Brief:
Where a line contains the word "prayer", copy that line from the records below.

(Page-level text extractions)
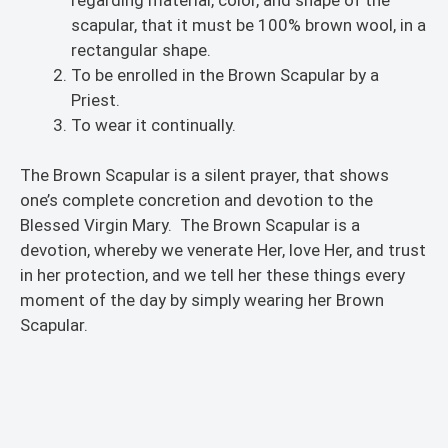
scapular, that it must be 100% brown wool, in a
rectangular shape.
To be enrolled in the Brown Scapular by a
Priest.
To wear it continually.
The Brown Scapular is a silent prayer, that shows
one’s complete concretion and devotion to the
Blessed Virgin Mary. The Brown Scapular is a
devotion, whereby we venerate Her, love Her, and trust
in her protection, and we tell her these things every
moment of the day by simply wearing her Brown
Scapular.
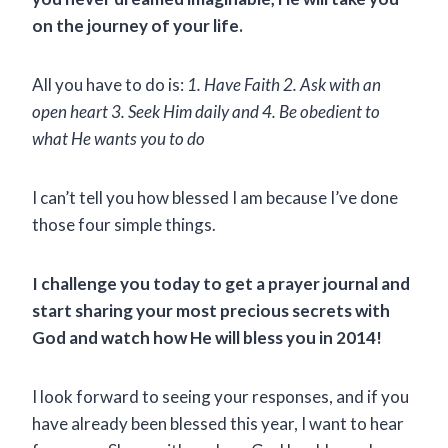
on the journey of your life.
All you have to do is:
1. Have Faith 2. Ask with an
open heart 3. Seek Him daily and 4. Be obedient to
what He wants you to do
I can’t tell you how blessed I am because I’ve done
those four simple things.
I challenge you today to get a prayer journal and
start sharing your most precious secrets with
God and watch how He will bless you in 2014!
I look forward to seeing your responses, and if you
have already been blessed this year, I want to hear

Problem solution:
The Brown Scapular is a silent prayer, that shows
I challenge you today to get a prayer journal and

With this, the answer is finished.